The World Depends on 60-Year-Old Code No One Knows Anymore [PC Magazine]
…don’t worry…the people who came up with that quantum chip reckon their AI can bail us out on the COBOL thing…because there’s a twain just dying to meet
‘The Gospel’: how Israel uses AI to select bombing targets in Gaza [Guardian]
…see what I mean about wishing you could just go back to bed?
…still…ummm…mustn’t grumble?
…err…whistle while you work?
…I don’t bloody know
…I’m just trying to make it to dinner without losing my mind…how are y’all doing?
https://www.nbcnewyork.com/news/local/you-can-now-recreate-an-iconic-nyc-photo-at-rockefeller-centers-top-of-the-rock/4919127/
We have reached late-stage capitalism.
Eep. That’s a hard ‘no’ from me.
I have no fear of heights and I might do it (there’s some glass observation structure overlooking the Grand Canyon that I would love to see.) But this reeks of “grammable” stunting. I mean, just go to the Rainbow Room. I’ve been, several times, it’s not that difficult. Usually press events sponsored by failing brands and high-school-cafeteria-level food, and it looks a little bar mitzvah circa 1977, but it’s fine. And the views are fantastic. Stay away from the wine.
Same here. Big chicken when it comes to heights. My worst fear seems to any kind of structure that I can see thru… hence grid or marston mat style stairs freak me right out.
When I visited the National Air and Space Museum in Sept, I remembered why I freaked out as an 9 year old visiting there. Open concept with open stairs. Hurray?
Ironic that I love aviation and enjoy flying, but can’t stand open structures.
Is that curly haired fellow on the left Andy Dick?
That whole photo, as you could tell better than I, has been digitally altered beyond recognition. Does every visitor wear a Size 1 shoe? The stuff of nightmares.
Here’s another good one.
Hmmm. If I owned this attraction, or “30 Rock” (né the RCA Building, which it still should be called) I would stop releasing these strange Photoshop Fail promo images and take candids of New York and all its tourists in their natural state. For example, in the image I have provided, why is one person dressed like they are heading off with Shackleton to Antarctica while another looks like he’s dressed for an exhibition game of a Triple-AAA team in Arizona somewhere?
Can we just stop the planet, i think a few of us would like to get off it & find a more peaceful one…
And a work-themed song for all those asshats:
…what was it roo used to say…PWC? …not price waterhouse coopers but “presented without comment”?
Some good news:
The silver lining on young voters: Despite Biden fatigue, they’re voting and they get the stakes
TLDR:
But but but but but but but but but but but Biden’s old… and… and… uh… inflation?

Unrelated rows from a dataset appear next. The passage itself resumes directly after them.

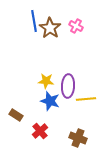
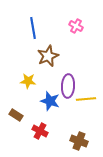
blue line: moved 1 px left, 7 px down
brown star: moved 2 px left, 28 px down; rotated 15 degrees clockwise
yellow star: moved 18 px left
red cross: rotated 21 degrees counterclockwise
brown cross: moved 1 px right, 3 px down
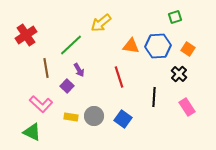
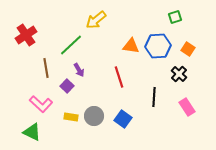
yellow arrow: moved 5 px left, 3 px up
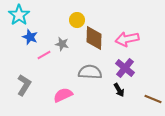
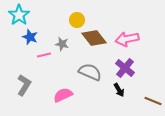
brown diamond: rotated 40 degrees counterclockwise
pink line: rotated 16 degrees clockwise
gray semicircle: rotated 20 degrees clockwise
brown line: moved 2 px down
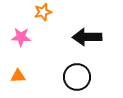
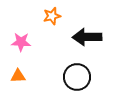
orange star: moved 9 px right, 4 px down
pink star: moved 5 px down
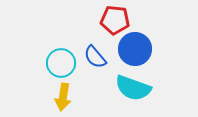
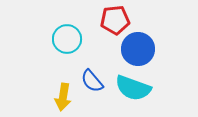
red pentagon: rotated 12 degrees counterclockwise
blue circle: moved 3 px right
blue semicircle: moved 3 px left, 24 px down
cyan circle: moved 6 px right, 24 px up
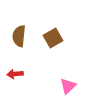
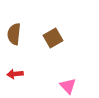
brown semicircle: moved 5 px left, 2 px up
pink triangle: rotated 30 degrees counterclockwise
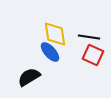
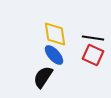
black line: moved 4 px right, 1 px down
blue ellipse: moved 4 px right, 3 px down
black semicircle: moved 14 px right; rotated 25 degrees counterclockwise
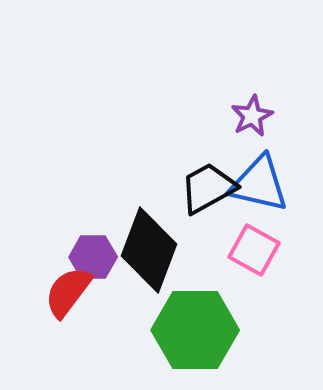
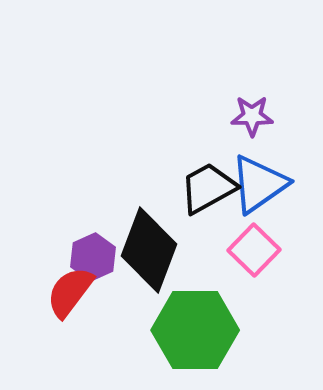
purple star: rotated 27 degrees clockwise
blue triangle: rotated 48 degrees counterclockwise
pink square: rotated 15 degrees clockwise
purple hexagon: rotated 24 degrees counterclockwise
red semicircle: moved 2 px right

-MSM puppets of billionaire shitbags
Wait, what’s the point if you’re strapped in? Where’s the risk? The world is wrapped in plastic bubbles I tell ya…. (Kidding, though heights and my fam don’t mean much, uncles used to play tag on silos, grampa fell of a bridge and we regular jump off them ((we go into water, gramps didn’t but did live.))
“Meditations” is still great. I have to think, though, that in this day and age, Marcus would be a bit more stabby.
…words to live by?
…sorry…been a bit of a trying day
I trained in COBOL…
/scratches chin, rethinks career/
…& the geek shall inherit the earth…or the power grids, any road?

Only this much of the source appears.